Brilliant! No tape for cash, no leverage! And she would have put a permenant stamp on him being a big loser.

Well played, my friend...


http://www.blackbeatpress.com

I agree, it's the best move she could make all around.

Anything else happen today?

Think this is a fake news item. http://today.ccopinion.com/britney-spears-fake-sex-tape-news/

come on folks, "waisting of assets". Please for the love of common sense, you can't believe that.

never thought it would be possible that Federline turns out to be the better parent now that Britney has become another skinny skank crack ho in pimp Paris' stabble.

I wonder who performs better in bed in front of a camera, Paris or Britney

http://www.topsexywomen.com/britney-spears-picture.html

Breaking news--there never was a tape.

http://news.yahoo.com/s/ap/20061121/ap_en_ce/people_federline

That bitch should buy a better fitting top and stay home with her NEWBORN son.

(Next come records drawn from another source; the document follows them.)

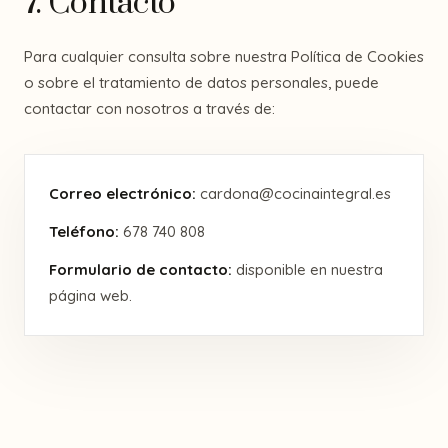
7. Contacto
Para cualquier consulta sobre nuestra Política de Cookies
o sobre el tratamiento de datos personales, puede
contactar con nosotros a través de:
Correo electrónico:
cardona@cocinaintegral.es
Teléfono:
678 740 808
Formulario de contacto:
disponible en nuestra
página web.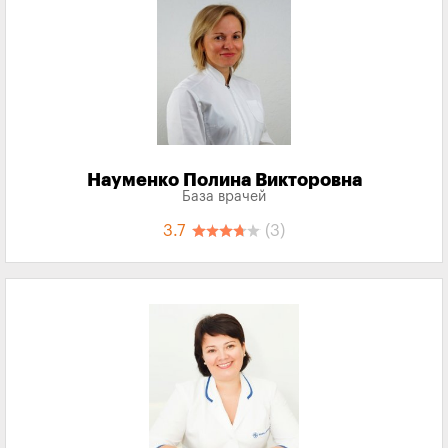
Науменко Полина Викторовна
База врачей
3.7
(3)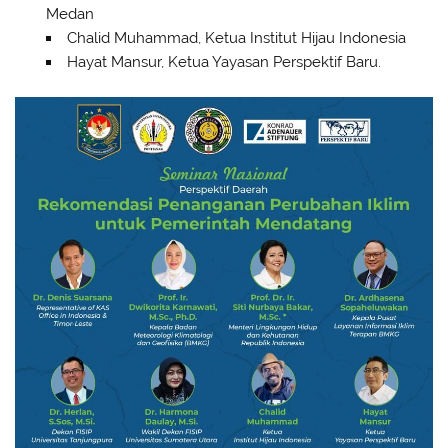
Medan
Chalid Muhammad, Ketua Institut Hijau Indonesia
Hayat Mansur, Ketua Yayasan Perspektif Baru.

I don't know about you, but if it's Fatty Spears, then I'm not watching it. Vaginas aside, she looked pretty god damn gross as a chubby motherfucked. Yes, motherfucked.

woot

woot

amen


http://chasingculture.com/liberty/index.php

She's such a great role model for young mother's
Keep it going Britney you are really living up to your roots and I'm not talking about your weave-White Trash.

Good for you Brit! You people act like she is not allowed to go out and have fun. Before you point fingers your hands better be fucking spotless!!

send them both to
www.aveyou.com

Sweet looks great

http://www.lastbookmark.com/brit/index.html

lol, that's funny - that would be great

Who is hotter, Britney Spears or Adriana Lima?

Who is hotter, Britney Spears or Adriana Lima?